3.8. Reducing Power and Ferric Thiocyanate (FTC) Test for SSPs

As shown in Figure 5A, the reducing power of inorganic Se was very low, and the reducing power of Vc was very strong. The reducing power of the SSP samples increased with the increasing Se concentration, and the reducing power of the SSPs did not differ significantly in the concentration range of 0.1 to 0.75 mg/L. However, the reducing power of the high-Se SSP was significantly higher than those of the low-Se SSP and the SSP in the concentration range of 0.75–2 mg/mL.
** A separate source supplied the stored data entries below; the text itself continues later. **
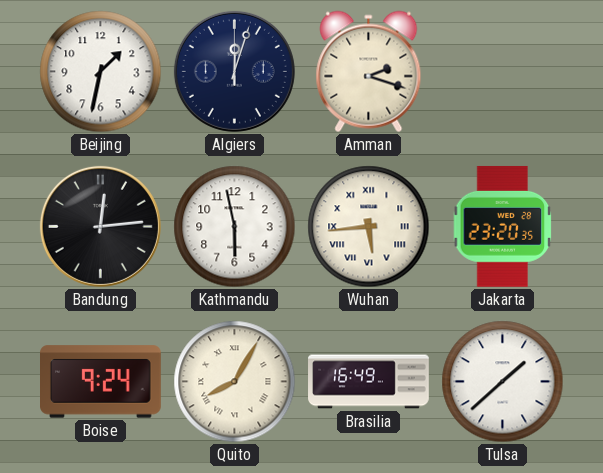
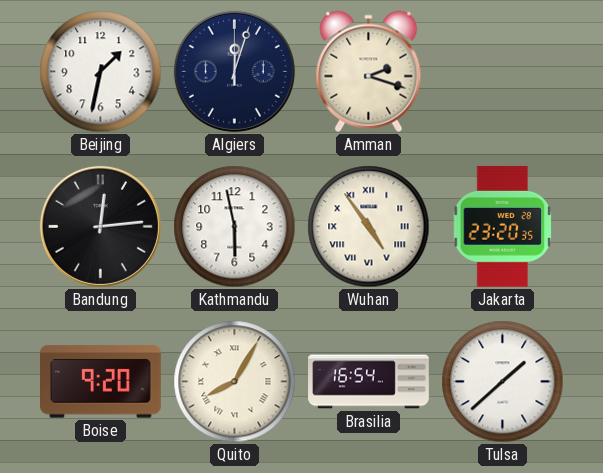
Wuhan: 5:44 -> 4:54
Boise: 9:24 -> 9:20
Brasilia: 16:49 -> 16:54
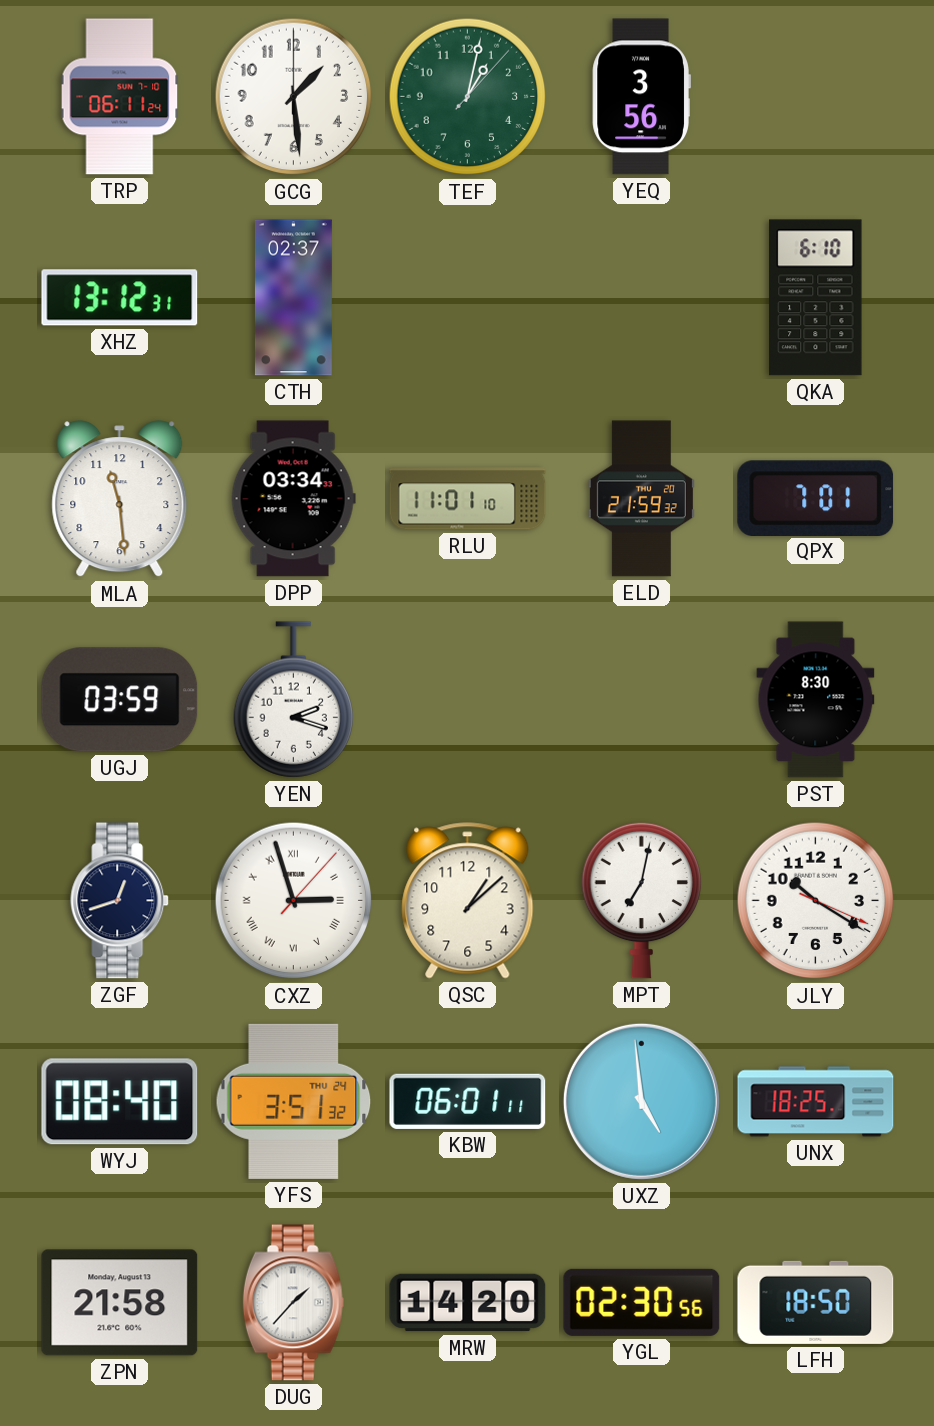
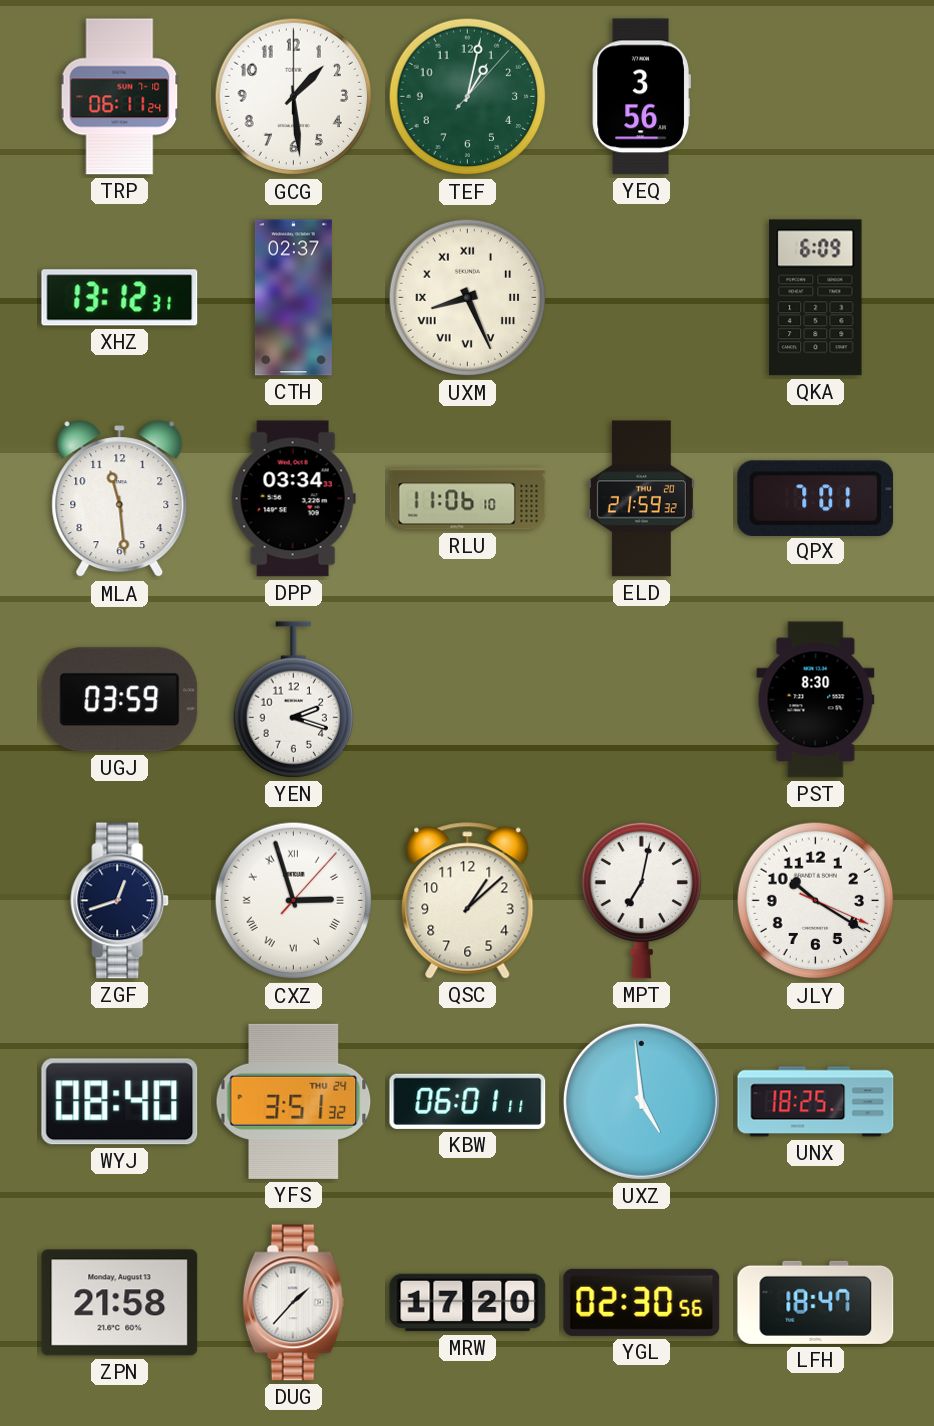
UXM: none -> 8:26
QKA: 6:10 -> 6:09
RLU: 11:01 -> 11:06
MRW: 14:20 -> 17:20
LFH: 18:50 -> 18:47
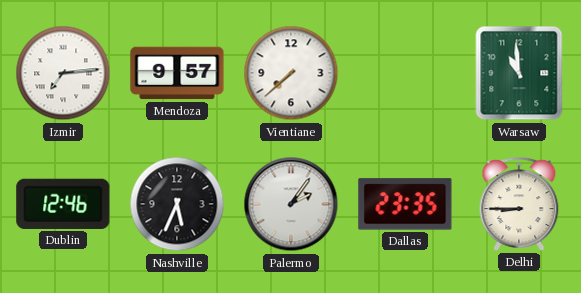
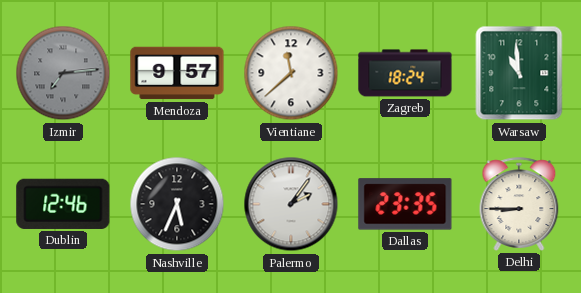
Izmir dial: white -> grey
Vientiane: 7:38 -> 11:38
Zagreb: none -> 18:24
The more severe the linoleic acid oxidation, the higher the absorbance value, which indicates that the antioxidant capacity of the reagent is weak. As shown in Figure 5B, the high-Se SSP had a stronger antioxidant capacity than Vc, which was related to the fact that Vc has poor solubility in the linoleic acid autoxidation system. The antioxidant capacity of the high-Se SSP was high within a certain Se concentration range.

4. Conclusions

The Se content in sweet potato stems was effectively increased by foliar Se application. The proteins were extracted from the stems, and their molecular weights were determined by SDS-PAGE. The result of FT-IR showed that there were significant differences in Se bonds among the samples at different concentrations and the number of forms of Se chemical bonds gradually increased with increasing Se content, such as the Se-O bond in high Se-enriched SSP, it can be concluded that Se is successfully incorporated into the proteins in the growth process of Se-enriched sweet potato instead of simply being wrapped in the protein structure. The changes in the secondary structures in SSPs demonstrated that the increase in β-turns and random coils improved the thermal stability of the Se-enriched SSPs. MeSeCys, SeCys₂, and SeMet were observed in the Se SSPs, and MeSeCys was the main component in the low-Se SSP. Se-enriched SSPs showed potent DPPH radical and superoxide anion radical scavenging activities, and the antioxidant capacities were related to the Se content to some extent, indicating that Se-enriched SSPs can be used as dietary Se supplements or as antioxidants.